Up until this point, we focused on the MECS values, computed as the median of all ECS values for a country-variant pair. However, in the United Kingdom – where thousands of superspreading events are detected across multiple variants – a higher temporal resolution can be achieved by calculating the median of ECS values biweekly with a 4-week sliding window. The resulting signal (Fig. 5c), obtained purely based on genetic sequence data, shares a remarkable similarly with the Hungarian survey results in Fig. 1a. Both curves show a relatively stable signal between October 2021 and July 2022, with a smaller drop during November 2021 and a significant drop at the beginning of the Omicron BA.1 wave.

Notably, the decline in ECS values coincides with the transition from the Delta to the Omicron BA.1 wave, raising concerns that this trend may reflect the increased transmissibility of the BA.1 variant compared to Delta. However, simulations (Fig. 3c) suggest that transmissibility alone has only a minimal impact on ECS values. Furthermore, the BA.2 variant, which also had increased transmissibility relative to BA.1, does not exhibit a similar discontinuity in the ECS signal. A possible alternative explanation is that a temporal drop in ECS could also be driven by spatial variations in behavior. Although our analysis treats the UK as one homogeneous population, it has been reported that the introduction of the BA.1 variant into the UK was initially localized in the London area⁵³, and the drop in ECS could be a result of a limited ability to engage in awareness behavior in this region. In contrast, the Hungarian dataset was a representative survey, and with the Omicron wave arriving later in Hungary, the introduction of the disease was likely more uniform than in the UK.

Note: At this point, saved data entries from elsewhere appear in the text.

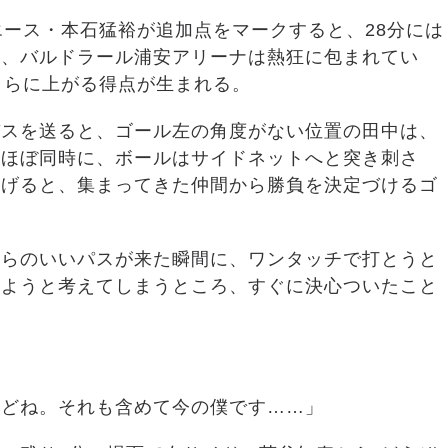
エース・本石猛裕が追加点をマークすると、28分には
ム、バルドラール浦安アリーナは熱狂に包まれてい
さらに上がる得点が生まれる。
パスを送ると、ゴール左の角度がない位置の田中は、
とほぼ同時に、ボールはサイドネットへと突き刺さ
挙げると、集まってきた仲間から勝負を決定づけるゴ
からのいいパスが来た瞬間に、ワンタッチで打とうと
しようと考えてしまうところ、すぐに決心ついたこと
けどね。それも含めて今の僕です……」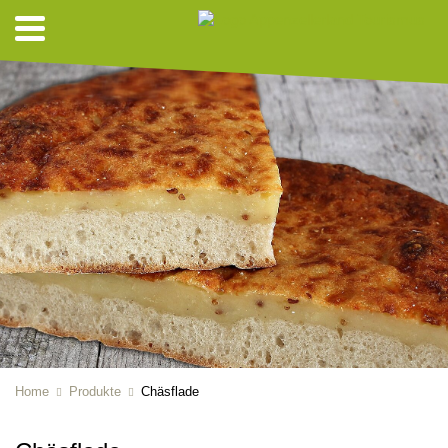
Home
Produkte
Chäsflade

While the uncertainties and the differences in the data collection render the direct comparison of the British ECS signal and the Hungarian survey inherently challenging, their alignment opens an array of new questions and research directions in behavioral epidemiology. Moreover, the temporal resolution of the ECS signal in the UK underscores the potential of our approach as a new tool to evaluate the impact of local awareness behavior during a pandemic situation.